Les mots pour “le” dire à un instant “t” ne servent à rien. Ils demeurent lettres mortes. D’où cette lettre au “disparu” enfin des radars. Avant, il ne voulait ou pouvait rien entendre et ce, au nom de la loi des pères aussi vieilles que la Bible.
Celle qui a vu sa vie dérobée par son géniteur exprime enfin sa révolte : « Papa, je pense que nous allons nous fâcher. J’ai soutenu ton regard jusqu’au dernier mot, je venais de dire ce que toujours j’avais su, ce que je pense que nous savions tous les deux. Nous allions nous fâcher. »
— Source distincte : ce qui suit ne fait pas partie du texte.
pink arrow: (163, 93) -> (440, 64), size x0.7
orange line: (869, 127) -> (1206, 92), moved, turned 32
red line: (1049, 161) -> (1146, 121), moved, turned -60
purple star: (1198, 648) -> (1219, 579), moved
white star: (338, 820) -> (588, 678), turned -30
Et il lui aura fallu atteindre et attendre 30 ans pour exprimer avec ambivalence sa révolte, son amour, sa haine en legs de tout compte.
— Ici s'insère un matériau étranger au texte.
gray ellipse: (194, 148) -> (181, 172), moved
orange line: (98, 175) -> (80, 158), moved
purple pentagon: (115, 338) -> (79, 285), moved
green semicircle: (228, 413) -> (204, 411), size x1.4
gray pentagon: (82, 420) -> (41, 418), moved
La douleur prend une expression directe, violente, cruelle. Néanmoins, l’auteure est parfois drôle pour évoquer les souvenirs d’une vie qu’elle refuse désormais. Exit la volonté paternelle de perfection fantasmée eu égard à sa fille. Elle a gardé longtemps le silence en guise de self-défense.
Mais est enfin arrivé un temps d’urgence : elle ne pouvait plus se contenir.
Il s’agit d’essayer d’enfin vivre pour et par soi. Loin de l’ombre. Une ombre où certaines femmes retrouveront ce qu’elles subirent et qui alimenta leurs frustrations.
L’aspect dénonciateur n’empêche en rien, dans l’arrachement, l’attachement émotionnel. Mais ce qui devait “sortir’ est enfin exprimé.
jean-paul gavard-perret
Laure Couraige, La fille du père, P.O.L éditeur, Paris, 2020, 144 p. - 17,00 €.